マラソン男子五輪代表の藤原新(30=東京陸協)が、市民ランナーの星・川内優輝(25=埼玉県庁)とロンドン五輪に向けて強力タッグを組んだ。3月31日、埼玉県内の荒川土手で合同トレーニングを公開。強風が吹き荒れる中、いきなりレースさながらの「ガチンコ」を展開した。藤原が「これからも『藤原・川内シリーズ』でやっていく」と言えば、川内も「夏まではオリンピックがメーン。何か役に立つことがあれば」と同調。ロンドンの表彰台へ、マラソン界の異端児ががっちり手を取り合った。

 まるで荒野の西部劇をほうふつさせる光景だった。ロンドン切符を争った藤原と川内が、強風が吹き荒れる荒川土手に並び立った。自然の演出もあり、練習なのに決闘モード。片道3キロを2往復する12キロの「果たし合い」に飛び出した。

 強風という最悪の条件にもかかわらず、1キロ3分ペース。藤原が積極的に引っ張れば、川内も負けじと食らいつき前へ出る。最後はラストスパートまで仕掛けた。
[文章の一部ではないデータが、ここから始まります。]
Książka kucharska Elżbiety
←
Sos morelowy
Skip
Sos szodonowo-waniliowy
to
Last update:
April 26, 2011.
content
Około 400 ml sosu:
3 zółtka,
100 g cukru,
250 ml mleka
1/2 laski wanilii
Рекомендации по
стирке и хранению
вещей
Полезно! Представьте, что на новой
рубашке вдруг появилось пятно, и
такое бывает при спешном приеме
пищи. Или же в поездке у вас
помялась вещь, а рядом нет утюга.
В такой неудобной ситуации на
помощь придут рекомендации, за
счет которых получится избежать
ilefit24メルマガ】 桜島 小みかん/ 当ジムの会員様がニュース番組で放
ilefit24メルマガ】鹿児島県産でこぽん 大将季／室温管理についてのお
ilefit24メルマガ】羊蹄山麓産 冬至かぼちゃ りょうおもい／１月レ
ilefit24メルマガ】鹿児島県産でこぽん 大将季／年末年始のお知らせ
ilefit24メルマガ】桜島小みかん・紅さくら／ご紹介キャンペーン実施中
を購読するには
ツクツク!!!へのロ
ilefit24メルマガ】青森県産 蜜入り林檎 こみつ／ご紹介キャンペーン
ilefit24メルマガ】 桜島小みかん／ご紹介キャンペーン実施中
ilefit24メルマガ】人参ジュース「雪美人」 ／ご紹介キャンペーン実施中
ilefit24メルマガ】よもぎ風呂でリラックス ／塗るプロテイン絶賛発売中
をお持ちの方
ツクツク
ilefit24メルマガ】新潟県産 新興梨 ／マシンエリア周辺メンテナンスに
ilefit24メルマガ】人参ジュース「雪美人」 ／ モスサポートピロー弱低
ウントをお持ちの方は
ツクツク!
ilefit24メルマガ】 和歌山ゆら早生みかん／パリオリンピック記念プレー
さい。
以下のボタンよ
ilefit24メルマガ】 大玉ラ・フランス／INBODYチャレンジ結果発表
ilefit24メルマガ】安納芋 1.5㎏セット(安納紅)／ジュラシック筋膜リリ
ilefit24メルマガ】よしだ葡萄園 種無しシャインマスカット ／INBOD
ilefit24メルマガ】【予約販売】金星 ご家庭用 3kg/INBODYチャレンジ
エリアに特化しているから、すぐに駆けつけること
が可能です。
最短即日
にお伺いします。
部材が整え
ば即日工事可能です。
ゴールへ並ぶように駆け込むと、川内は「キチー(きつい)!」と表情をゆがめた。そしてハイタッチで健闘をたたえ合う。自転車で並走したスタッフは「人間じゃない。こんなひどい風でよく走れるよ」。練習から本番さながらの負荷をかける-。これぞ、藤原の求めるものだった。

 藤原

 川内君は威圧感がすごく、微妙なペース変動がうまい。相手にすごいダメージを与えるし、これが彼の競り合いの強さです。

 一方の市民ランナーの星は、満足そうな笑みを浮かべ、表情は緩みっぱなし。

 川内

 最初に練習メニューが1キロ3分と聞いて、「レースだな」と思った。かなりしんどかった。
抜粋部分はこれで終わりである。